*** Begin section ***
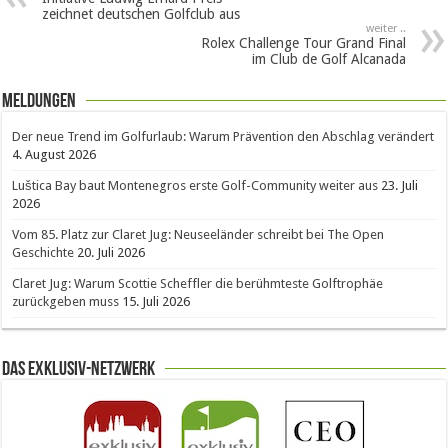
zeichnet deutschen Golfclub aus
weiter ..
Rolex Challenge Tour Grand Final
im Club de Golf Alcanada
Meldungen
Der neue Trend im Golfurlaub: Warum Prävention den Abschlag verändert
4. August 2026
Luštica Bay baut Montenegros erste Golf-Community weiter aus
23. Juli
2026
Vom 85. Platz zur Claret Jug: Neuseeländer schreibt bei The Open
Geschichte
20. Juli 2026
Claret Jug: Warum Scottie Scheffler die berühmteste Golftrophäe
zurückgeben muss
15. Juli 2026
Das Exklusiv-Netzwerk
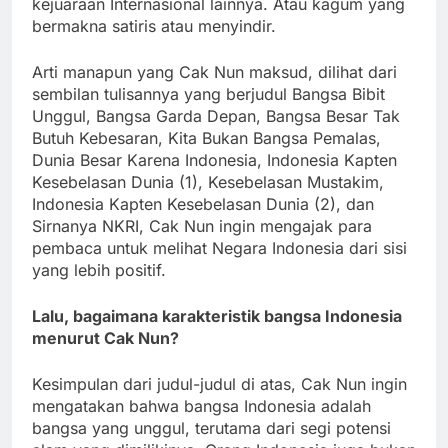
kejuaraan Internasional lainnya. Atau kagum yang
bermakna satiris atau menyindir.
Arti manapun yang Cak Nun maksud, dilihat dari
sembilan tulisannya yang berjudul Bangsa Bibit
Unggul, Bangsa Garda Depan, Bangsa Besar Tak
Butuh Kebesaran, Kita Bukan Bangsa Pemalas,
Dunia Besar Karena Indonesia, Indonesia Kapten
Kesebelasan Dunia (1), Kesebelasan Mustakim,
Indonesia Kapten Kesebelasan Dunia (2), dan
Sirnanya NKRI, Cak Nun ingin mengajak para
pembaca untuk melihat Negara Indonesia dari sisi
yang lebih positif.
Lalu, bagaimana karakteristik bangsa Indonesia
menurut Cak Nun?
Kesimpulan dari judul-judul di atas, Cak Nun ingin
mengatakan bahwa bangsa Indonesia adalah
bangsa yang unggul, terutama dari segi potensi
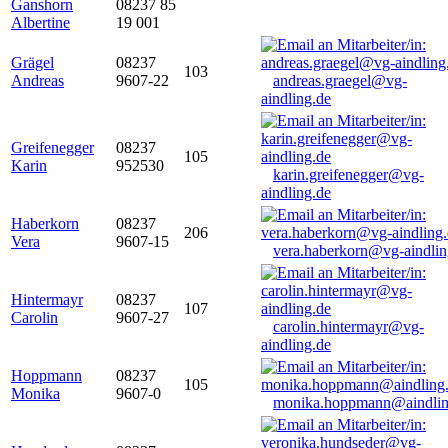
Ganshorn
08237 85
Albertine
19 001
Grägel
08237
103
Andreas
9607-22
andreas.graegel@vg-
aindling.de
Greifenegger
08237
105
Karin
952530
karin.greifenegger@vg-
aindling.de
Haberkorn
08237
206
Vera
9607-15
vera.haberkorn@vg-aindlin
Hintermayr
08237
107
Carolin
9607-27
carolin.hintermayr@vg-
aindling.de
Hoppmann
08237
105
Monika
9607-0
monika.hoppmann@aindlin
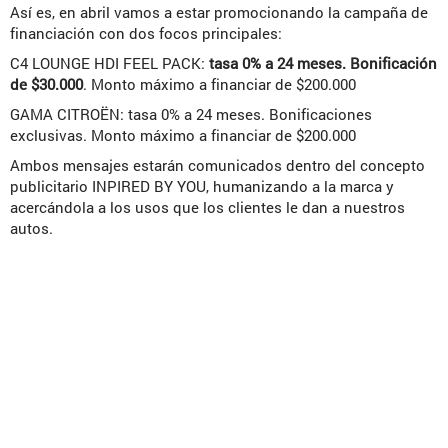
Así es, en abril vamos a estar promocionando la campaña de
financiación con dos focos principales:
C4 LOUNGE HDI FEEL PACK:
tasa 0% a 24 meses. Bonificación
de $30.000
. Monto máximo a financiar de $200.000
GAMA CITROËN: tasa 0% a 24 meses. Bonificaciones
exclusivas. Monto máximo a financiar de $200.000
Ambos mensajes estarán comunicados dentro del concepto
publicitario INPIRED BY YOU, humanizando a la marca y
acercándola a los usos que los clientes le dan a nuestros
autos.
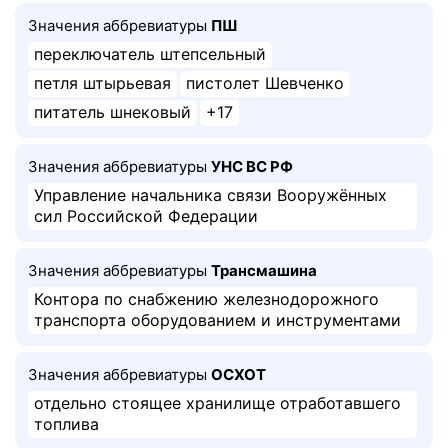
Значения аббревиатуры
ПШ
переключатель штепсельный
петля штырьевая
пистолет Шевченко
питатель шнековый
+17
Значения аббревиатуры
УНС ВС РФ
Управление начальника связи Вооружённых
сил Российской Федерации
Значения аббревиатуры
Трансмашина
Контора по снабжению железнодорожного
транспорта оборудованием и инструментами
Значения аббревиатуры
ОСХОТ
отдельно стоящее хранилище отработавшего
топлива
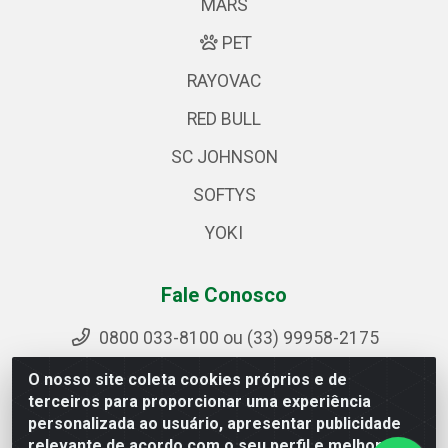
MARS
PET
RAYOVAC
RED BULL
SC JOHNSON
SOFTYS
YOKI
Fale Conosco
0800 033-8100 ou (33) 99958-2175
sac@ipirangamg.com.br
O nosso site coleta cookies próprios e de
Acompanhe nossas publicações
terceiros para proporcionar uma experiência
personalizada ao usuário, apresentar publicidade
relevante de acordo com o seu perfil e melhorar a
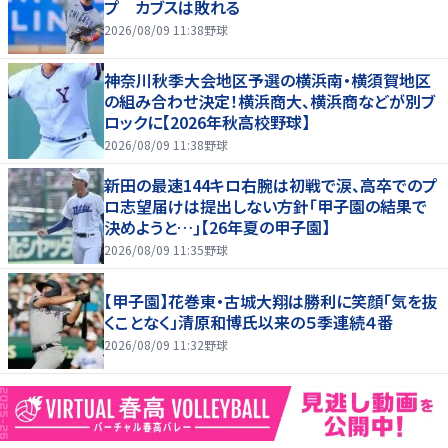
プ カブスは敗れる
2026/08/09 11:38
野球
神奈川秋季大会地区予選の横浜南・横須賀地区
の組み合わせ決定！横浜商大、横浜商などが別ブ
ロックに【2026年秋高校野球】
2026/08/09 11:38
野球
新田の最速144キロ右腕は初戦で涙、高卒でのプ
ロ志望届けは提出しない方針｢甲子園の結果で
決めようと…｣【26年夏の甲子園】
2026/08/09 11:35
野球
【甲子園】花巻東・古城大翔は勝利に笑顔「気を抜
くことなく」清原和博氏以来の５季連続４番
2026/08/09 11:32
野球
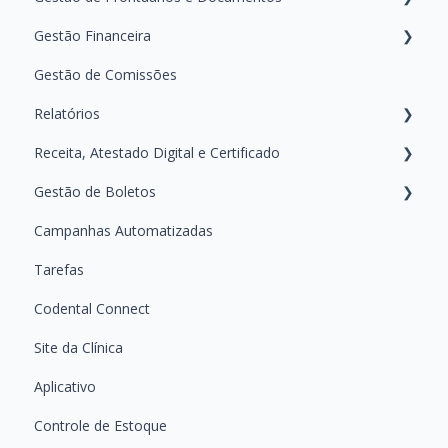
Gestão Financeira
Configurando as Mensagens
Retornos e Aniversários
Gerando e Manipulando Documentos
Gestão de Comissões
Personalização e Configurações Clínicas
Gerenciando e Manipulando Arquivos do Paciente
Pagamentos do Paciente
Relatórios
Registrando Tratamentos
Financeiro da Clínica
Receita, Atestado Digital e Certificado
Primeiros Passos — Conhecendo a área de Relatórios
Gestão de Boletos
Guias Práticos — Como usar cada Relatório
Ferramenta de Receita Digital
Campanhas Automatizadas
Certificados Digitais
Emitindo e Acompanhando Boletos
Tarefas
Atestado Digital
Dúvidas Frequentes Sobre Boletos
Codental Connect
Site da Clínica
Aplicativo
Controle de Estoque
*** End section ***
Task directions:
A verbatim copy of the entries, without the pictures, is what this task requires.

Response to the exercise:
zeichnet deutschen Golfclub aus
weiter ..
Rolex Challenge Tour Grand Final
im Club de Golf Alcanada
Meldungen
Der neue Trend im Golfurlaub: Warum Prävention den Abschlag verändert
4. August 2026
Luštica Bay baut Montenegros erste Golf-Community weiter aus
23. Juli
2026
Vom 85. Platz zur Claret Jug: Neuseeländer schreibt bei The Open
Geschichte
20. Juli 2026
Claret Jug: Warum Scottie Scheffler die berühmteste Golftrophäe
zurückgeben muss
15. Juli 2026
Das Exklusiv-Netzwerk
kejuaraan Internasional lainnya. Atau kagum yang
bermakna satiris atau menyindir.
Arti manapun yang Cak Nun maksud, dilihat dari
sembilan tulisannya yang berjudul Bangsa Bibit
Unggul, Bangsa Garda Depan, Bangsa Besar Tak
Butuh Kebesaran, Kita Bukan Bangsa Pemalas,
Dunia Besar Karena Indonesia, Indonesia Kapten
Kesebelasan Dunia (1), Kesebelasan Mustakim,
Indonesia Kapten Kesebelasan Dunia (2), dan
Sirnanya NKRI, Cak Nun ingin mengajak para
pembaca untuk melihat Negara Indonesia dari sisi
yang lebih positif.
Lalu, bagaimana karakteristik bangsa Indonesia
menurut Cak Nun?
Kesimpulan dari judul-judul di atas, Cak Nun ingin
mengatakan bahwa bangsa Indonesia adalah
bangsa yang unggul, terutama dari segi potensi
Ganshorn
08237 85
Albertine
19 001
Grägel
08237
103
Andreas
9607-22
andreas.graegel@vg-
aindling.de
Greifenegger
08237
105
Karin
952530
karin.greifenegger@vg-
aindling.de
Haberkorn
08237
206
Vera
9607-15
vera.haberkorn@vg-aindlin
Hintermayr
08237
107
Carolin
9607-27
carolin.hintermayr@vg-
aindling.de
Hoppmann
08237
105
Monika
9607-0
monika.hoppmann@aindlin
Así es, en abril vamos a estar promocionando la campaña de
financiación con dos focos principales:
C4 LOUNGE HDI FEEL PACK:
tasa 0% a 24 meses. Bonificación
de $30.000
. Monto máximo a financiar de $200.000
GAMA CITROËN: tasa 0% a 24 meses. Bonificaciones
exclusivas. Monto máximo a financiar de $200.000
Ambos mensajes estarán comunicados dentro del concepto
publicitario INPIRED BY YOU, humanizando a la marca y
acercándola a los usos que los clientes le dan a nuestros
autos.
Значения аббревиатуры
ПШ
переключатель штепсельный
петля штырьевая
пистолет Шевченко
питатель шнековый
+17
Значения аббревиатуры
УНС ВС РФ
Управление начальника связи Вооружённых
сил Российской Федерации
Значения аббревиатуры
Трансмашина
Контора по снабжению железнодорожного
транспорта оборудованием и инструментами
Значения аббревиатуры
ОСХОТ
отдельно стоящее хранилище отработавшего
топлива
MARS
PET
RAYOVAC
RED BULL
SC JOHNSON
SOFTYS
YOKI
Fale Conosco
0800 033-8100 ou (33) 99958-2175
sac@ipirangamg.com.br
O nosso site coleta cookies próprios e de
Acompanhe nossas publicações
terceiros para proporcionar uma experiência
personalizada ao usuário, apresentar publicidade
relevante de acordo com o seu perfil e melhorar a
プ カブスは敗れる
2026/08/09 11:38
野球
神奈川秋季大会地区予選の横浜南・横須賀地区
の組み合わせ決定！横浜商大、横浜商などが別ブ
ロックに【2026年秋高校野球】
2026/08/09 11:38
野球
新田の最速144キロ右腕は初戦で涙、高卒でのプ
ロ志望届けは提出しない方針｢甲子園の結果で
決めようと…｣【26年夏の甲子園】
2026/08/09 11:35
野球
【甲子園】花巻東・古城大翔は勝利に笑顔「気を抜
くことなく」清原和博氏以来の５季連続４番
2026/08/09 11:32
野球
Gestão Financeira
Configurando as Mensagens
Retornos e Aniversários
Gerando e Manipulando Documentos
Gestão de Comissões
Personalização e Configurações Clínicas
Gerenciando e Manipulando Arquivos do Paciente
Pagamentos do Paciente
Relatórios
Registrando Tratamentos
Financeiro da Clínica
Receita, Atestado Digital e Certificado
Primeiros Passos — Conhecendo a área de Relatórios
Gestão de Boletos
Guias Práticos — Como usar cada Relatório
Ferramenta de Receita Digital
Campanhas Automatizadas
Certificados Digitais
Emitindo e Acompanhando Boletos
Tarefas
Atestado Digital
Dúvidas Frequentes Sobre Boletos
Codental Connect
Site da Clínica
Aplicativo
Controle de Estoque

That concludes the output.